The solution to reducing medical errors may begin in medical school. That's the assertion of one pediatric geneticist who has taught and practiced medicine for several decades.
He believes that all medical students should be required to earn risk management certificates by examination to complete their residencies. Then, he says, they should be required to take risk management exams online each time they renew their licenses. That's generally at least every five years.
This emphasis on risk management would help make doctors (and future doctors) more aware of how medical errors occur so that they're better equipped to avoid them. The most common type of medical error involves diagnoses. Diagnostic errors make up 30 percent of all medical mistakes.
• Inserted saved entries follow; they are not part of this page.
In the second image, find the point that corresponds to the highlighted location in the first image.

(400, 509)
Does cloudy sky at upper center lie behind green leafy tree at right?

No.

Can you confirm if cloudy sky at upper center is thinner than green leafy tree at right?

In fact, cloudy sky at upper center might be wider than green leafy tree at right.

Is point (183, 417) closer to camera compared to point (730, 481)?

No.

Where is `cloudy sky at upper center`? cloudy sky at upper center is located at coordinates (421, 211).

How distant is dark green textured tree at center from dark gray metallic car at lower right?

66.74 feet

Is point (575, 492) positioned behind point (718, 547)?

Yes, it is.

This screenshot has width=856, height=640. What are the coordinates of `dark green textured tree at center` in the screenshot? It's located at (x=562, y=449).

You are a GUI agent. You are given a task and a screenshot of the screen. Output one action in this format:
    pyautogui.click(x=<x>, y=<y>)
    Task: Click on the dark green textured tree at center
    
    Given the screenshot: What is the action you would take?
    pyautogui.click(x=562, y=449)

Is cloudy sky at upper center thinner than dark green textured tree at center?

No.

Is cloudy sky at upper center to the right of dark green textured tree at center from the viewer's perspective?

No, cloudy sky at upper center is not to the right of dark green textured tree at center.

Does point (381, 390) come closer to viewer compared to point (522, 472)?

Most medical errors are unintentional and are, in fact, made by good doctors. The geneticist, who calls these errors a "national crisis," notes that "slips, lapses [and] fumbles" often occur because doctors are preoccupied, careless and sometimes simply lazy.
Of course, patients have to be able to trust their doctors. However, they can take preventative steps to help ensure that such unintentional errors don't occur — whether they are in a doctor's office or at a hospital. By bringing along a family member or friend to any medical visit or procedure, you can help ensure that all of your questions are answered and have another set of eyes to watch what is being done.
It's also essential to know what you should expect. If the doctor is doing tests, what will those tests determine? When can you expect to learn the results?
Doctors have to manage a multitude of patients, but patients and their family members need to also be advocates. That includes learning what legal recourse you have if you believe that you or a loved one was the victim of medical malpractice by a physician or other medical professional.